== REQUIRED WORK ==
Going through the material below, please gather all lines with the word "Fiqh" in them.

== DATA FOR THE TASK ==
---
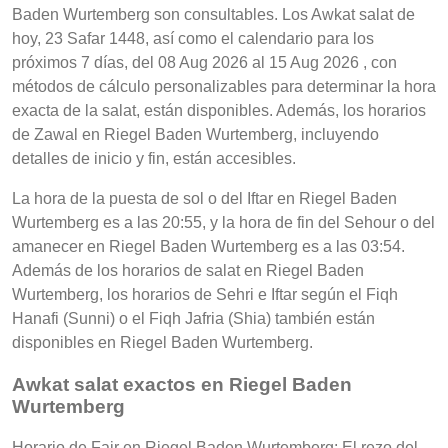
Baden Wurtemberg son consultables. Los Awkat salat de
hoy, 23 Safar 1448, así como el calendario para los
próximos 7 días, del 08 Aug 2026 al 15 Aug 2026 , con
métodos de cálculo personalizables para determinar la hora
exacta de la salat, están disponibles. Además, los horarios
de Zawal en Riegel Baden Wurtemberg, incluyendo
detalles de inicio y fin, están accesibles.
La hora de la puesta de sol o del Iftar en Riegel Baden
Wurtemberg es a las 20:55, y la hora de fin del Sehour o del
amanecer en Riegel Baden Wurtemberg es a las 03:54.
Además de los horarios de salat en Riegel Baden
Wurtemberg, los horarios de Sehri e Iftar según el Fiqh
Hanafi (Sunni) o el Fiqh Jafria (Shia) también están
disponibles en Riegel Baden Wurtemberg.
Awkat salat exactos en Riegel Baden
Wurtemberg
Horario de Fajr en Riegel Baden Wurtemberg: El rezo del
---
== REPLY TO THE TASK ==
Wurtemberg, los horarios de Sehri e Iftar según el Fiqh
Hanafi (Sunni) o el Fiqh Jafria (Shia) también están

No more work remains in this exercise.